== ASSIGNMENT ==
Look through the data below and extract, unchanged, the lines from the one that contains "Who Treats Plantar Fasciitis?" to the one that contains "plantar fasciitis symptoms.", both included.

START MATERIAL SHOWN

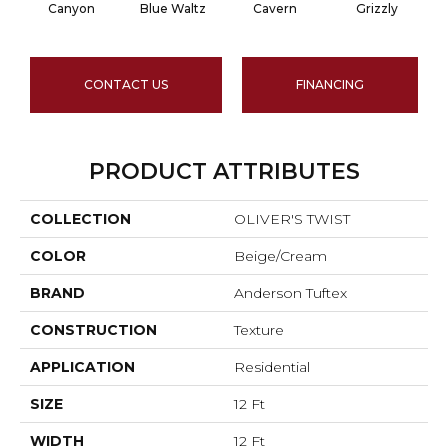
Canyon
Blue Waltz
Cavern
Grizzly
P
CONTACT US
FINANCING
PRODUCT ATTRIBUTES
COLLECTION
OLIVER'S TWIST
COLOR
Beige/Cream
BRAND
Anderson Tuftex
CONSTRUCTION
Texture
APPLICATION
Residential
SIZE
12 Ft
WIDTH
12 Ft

END MATERIAL SHOWN
START MATERIAL SHOWN

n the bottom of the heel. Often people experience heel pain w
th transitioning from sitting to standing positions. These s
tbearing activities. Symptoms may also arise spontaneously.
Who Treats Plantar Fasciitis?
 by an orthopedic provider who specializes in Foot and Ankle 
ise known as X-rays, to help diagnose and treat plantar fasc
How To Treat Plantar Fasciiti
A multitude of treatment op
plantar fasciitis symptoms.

END MATERIAL SHOWN
START MATERIAL SHOWN

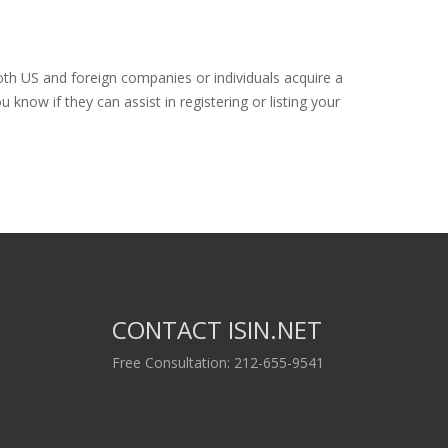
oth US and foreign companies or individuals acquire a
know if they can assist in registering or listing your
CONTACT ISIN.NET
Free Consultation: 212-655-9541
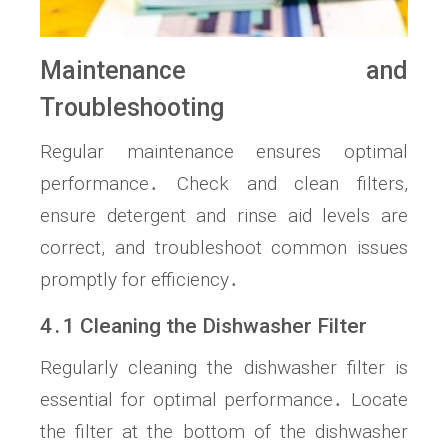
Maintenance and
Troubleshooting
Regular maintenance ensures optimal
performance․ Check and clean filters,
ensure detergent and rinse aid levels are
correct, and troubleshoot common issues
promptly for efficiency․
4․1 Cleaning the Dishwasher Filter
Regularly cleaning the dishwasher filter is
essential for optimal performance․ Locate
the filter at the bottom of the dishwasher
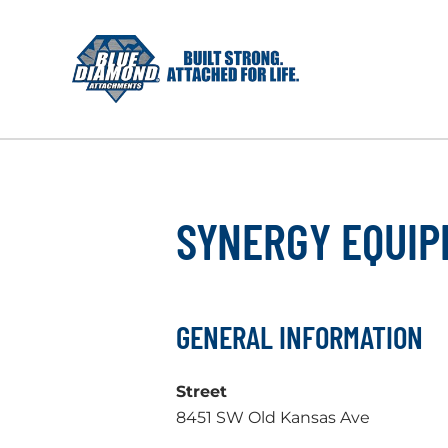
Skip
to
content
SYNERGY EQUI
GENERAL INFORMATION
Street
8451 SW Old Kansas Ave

END MATERIAL SHOWN

== TASK OUTPUT ==
Who Treats Plantar Fasciitis?
 by an orthopedic provider who specializes in Foot and Ankle 
ise known as X-rays, to help diagnose and treat plantar fasc
How To Treat Plantar Fasciiti
A multitude of treatment op
plantar fasciitis symptoms.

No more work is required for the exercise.